# model aircraft engine display mounts



## jack620 (Jun 17, 2013)

Ladies & Gents,
does anyone have any plans for a nice display mount for a small 1cc CI engine? It's an ML Midge (see pic).
Chris


----------



## /// (Jun 17, 2013)

Sorry, don't have a design but I have seen at shows some nice folded and flame polished acrylic stands.
The nice thing about these(to me), done nicely, they are subtle and do not distract your attention from the engine.


----------



## jack620 (Jun 17, 2013)

Simon,
I've seen those in pics, but surprisingly I can't find them on eBay. I'll try a couple of hobby shops.


----------



## jack620 (Jun 18, 2013)

So does anyone know where to get these perspex stands? eBay and Google turn up a blank.


----------



## Ramon (Jun 18, 2013)

Hi Chris, I may be wrong here, but I don't think you will find these are a commercial item as such. Possibly a cottage industry job or made individually. 

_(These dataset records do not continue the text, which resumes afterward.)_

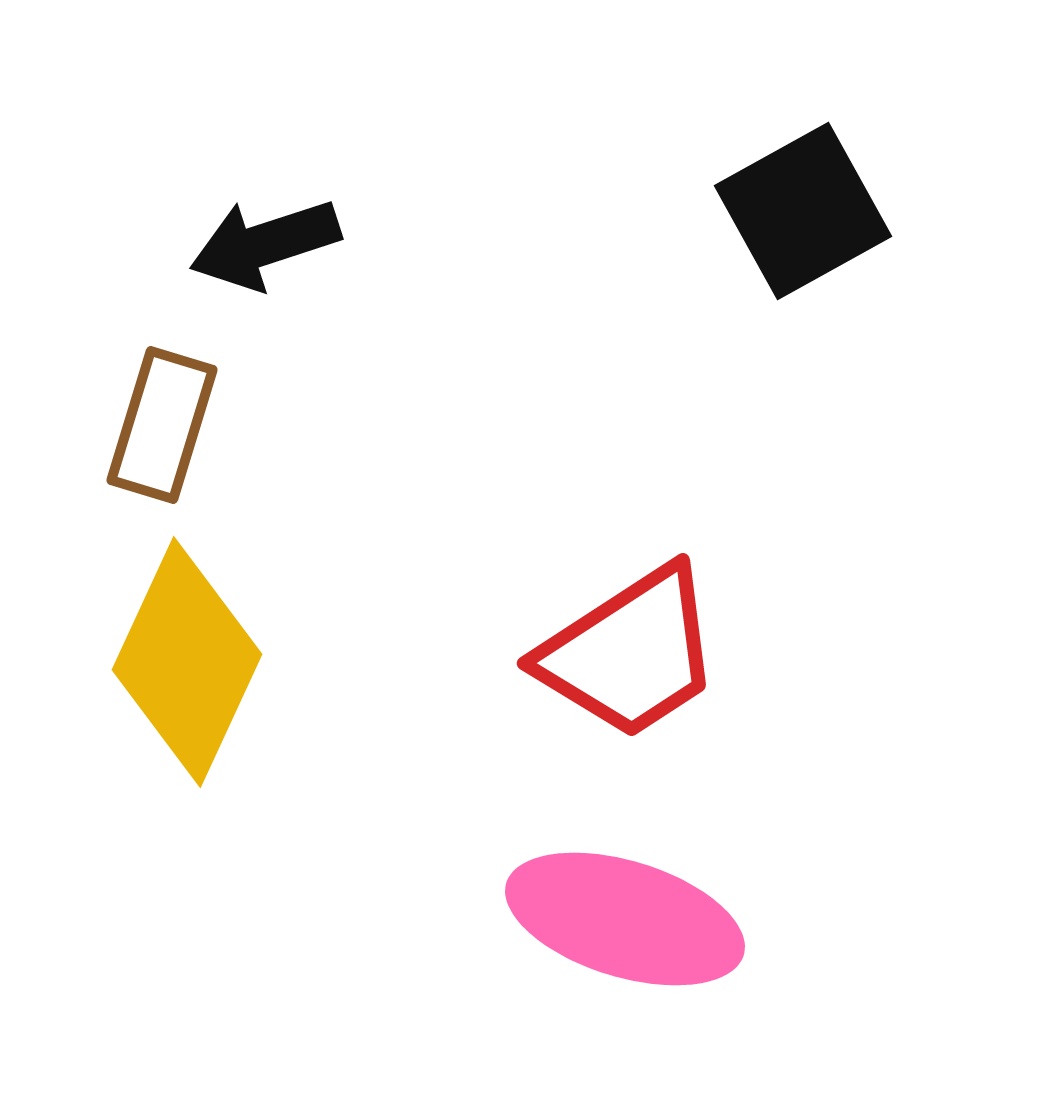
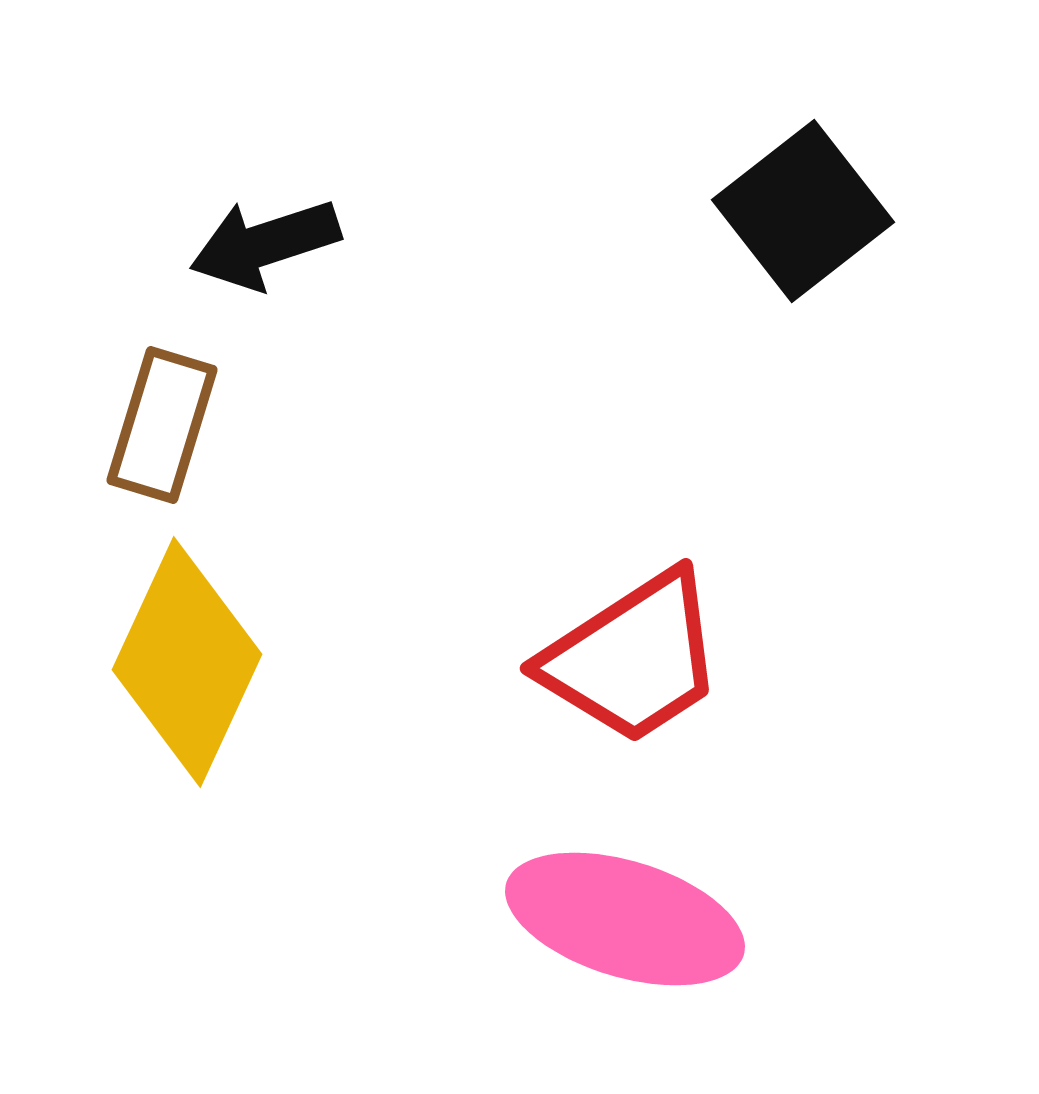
black square: rotated 9 degrees counterclockwise
red trapezoid: moved 3 px right, 5 px down
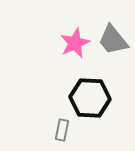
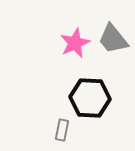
gray trapezoid: moved 1 px up
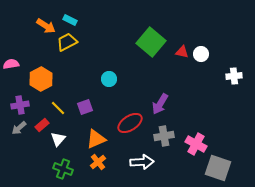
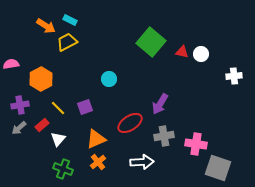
pink cross: rotated 20 degrees counterclockwise
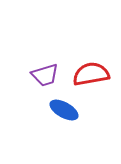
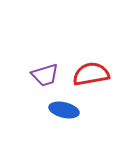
blue ellipse: rotated 16 degrees counterclockwise
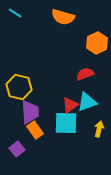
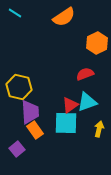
orange semicircle: moved 1 px right; rotated 50 degrees counterclockwise
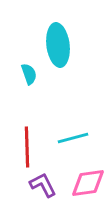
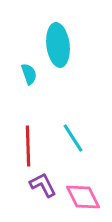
cyan line: rotated 72 degrees clockwise
red line: moved 1 px right, 1 px up
pink diamond: moved 5 px left, 14 px down; rotated 72 degrees clockwise
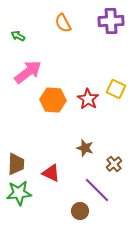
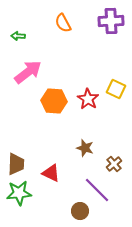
green arrow: rotated 24 degrees counterclockwise
orange hexagon: moved 1 px right, 1 px down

You could try the MECOA site as members often display engines in a similar fashion.
Take a look at the Les Stone page on MEN too as he has a nice way of supporting his on a vertical brass rod and thick washer like base.

The engine looks good, time to get some fuel in eh 

Regards - Ramon


----------



## What (Jun 18, 2013)

You can very easily make stands such as those by using a heat gun (or other heating device) on a strip of plastic whatever width and thickness you desire.    Heat and then bend, hold in place until the curve is set. A sharp corner to use as a guide helps immensely.


----------



## jack620 (Jun 18, 2013)

Thanks Gents. 

Ramon,
Saturday is the day of reckoning! I hope to be able to post a video of at least one running engine.

Chris


----------



## Swifty (Jun 18, 2013)

Chris, most suppliers of acrylic will be able to bend the material for you. Polycarbonate is able to be bent in its cold state, not acrylic though.

Paul.


----------



## jack620 (Jun 18, 2013)

Thanks Paul. One of our forum members has PMd me and kindly offered to CNC me a stand in Perspex. I just need to come up with some dimensions.

Chris


----------



## jack620 (Jul 13, 2013)

One of our HMEM members has kindly made me a pair of perspex engine mounts on his CNC router free of charge. Now that's what I call service! I won't name the member lest he is inundated with requests. He can out himself if he is brave enough!

I have drilled and tapped the mounts to take 2.5mm SHCS. 

Chris


----------